O ministro da Justiça, José Eduardo Cardozo, mandou a Polícia Federal (PF) investigar o “vazamento seletivo” de informações da Operação Lava Jato sobre conversas comprometedoras de dois ministros instalados no Palácio do Planalto com o ex-presidente da empreiteira OAS, conhecido como Léo Pinheiro, já condenado a 16 anos de prisão pelo juiz Sergio Moro, por corrupção, lavagem de dinheiro e organização criminosa. Em 2014, Jaques Wagner, ministro-chefe da Casa Civil, então governador da Bahia, e Edinho Silva, ministro-chefe da Secretaria de Comunicação Social da Presidência da República, então tesoureiro da campanha presidencial de Dilma Rousseff, trocaram com o então presidente da OAS mensagens que ficaram gravadas no celular do empresário, envolvendo o famoso toma lá dá cá: de um lado, doações em espécie para campanhas eleitorais do PT, de outro, a liberação de recursos federais e outras vantagens para a empreiteira.
Com sua iniciativa de levantar suspeitas sobre o modo como vieram a público aquelas informações, Cardozo revelou uma curiosa preocupação seletiva em relação às investigações de corrupção. O que parece incomodá-lo é a notícia do envolvimento de dois ministros petistas e palacianos. Pois sua nota oficial ignora o fato de que pelo menos mais duas altas autoridades da República, ambos do PMDB, aparecem na mesmíssima investigação: um terceiro ministro, o do Turismo, Henrique Eduardo Alves, e – não poderia faltar! – o presidente da Câmara dos Deputados, Eduardo Cunha. A nota informa que “a abertura imediata de inquérito policial” se justifica pelo fato de que as mensagens vazadas, “em princípio, estão protegidas por sigilo legal”.
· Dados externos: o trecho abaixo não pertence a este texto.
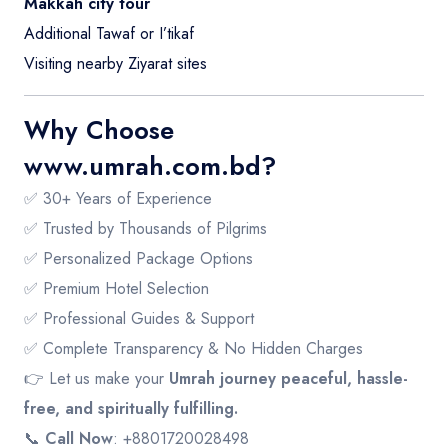
Makkah city tour
Additional Tawaf or I’tikaf
Visiting nearby Ziyarat sites
Why Choose
www.umrah.com.bd
?
✅ 30+ Years of Experience
✅ Trusted by Thousands of Pilgrims
✅ Personalized Package Options
✅ Premium Hotel Selection
✅ Professional Guides & Support
✅ Complete Transparency & No Hidden Charges
👉 Let us make your
Umrah journey peaceful, hassle-
free, and spiritually fulfilling.
📞
Call Now
: +8801720028498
Essas investigações instruíram o processo que já transitou em julgado na Justiça Federal do Paraná com a condenação à prisão de Léo Pinheiro e outros diretores da OAS. Voltam agora a chamar a atenção porque foram encaminhadas à Procuradoria-Geral da República (PGR), uma vez que envolvem investigados que desfrutam de foro privilegiado. Caberá à PGR decidir se apresenta denúncia ao Supremo Tribunal Federal (STF).
José Aldemário Pinheiro Filho, vulgo Léo Pinheiro, cultivava amplo círculo de relações nas três esferas governamentais. Até o prefeito de São Paulo, Fernando Haddad, é mencionado nas mais de 600 páginas de transcrição das mensagens gravadas no celular do ex-empreiteiro, ao lado de dezenas de ilustres figuras da República, boa parte filiada ao PT e ao PMDB.
A preocupação dos petistas com o que classificam de divulgação “seletiva” de nomes investigados pela PF tem a ver com o fato de que a maior parte desses nomes é de políticos ligados aos partidos da base de apoio do governo. Tentam os petistas passar à opinião pública a ideia de que a PF e o Ministério Público Federal (MPF), com a indispensável “cumplicidade” dos meios de comunicação, poupam a oposição e “criminalizam” o governo do PT e os partidos que o apoiam numa manobra articulada pelas “elites” para prejudicar os “interesses populares”. De fato, praticamente só dá governistas nos mensalões e petrolões da vida. O próprio PT já teve dois ex-presidentes e dois ex-tesoureiros mandados para a prisão. A tigrada, afinal, levou ao pé da letra, só que no sentido de se lambuzar, a velha advertência de que, sendo o governo o detentor da chave do cofre, é ele que tem o poder de corromper e motivos para ser corrompido. Já a oposição não tem o que oferecer concretamente.
A decisão de Cardozo de mandar a PF investigar o “vazamento seletivo” – decidiu-se que o vazamento é “seletivo” antes mesmo de investigar – reflete a mesma preocupação da presidente Dilma Rousseff, por ela sutilmente manifestada no encontro com os jornalistas, na quinta-feira pela manhã: “A impunidade começou a ser ameaçada e, doa a quem doer, as coisas são apuradas. Temos que manter o direito de defesa e acabar com a escandalização. Mas tenho medo da espetacularização e dos vazamentos, porque os vazamentos não se dão em um quadro de apuração de responsabilidades”.
Dilma deveria se preocupar menos com os vazamentos e mais com a insistência com que se vangloria de que sobre sua conduta “não paira embaçamento algum”, porque isso não é mérito, é obrigação. E nunca é demais lembrar que ser honesto implica não admitir que haja desonestidade no próprio entorno.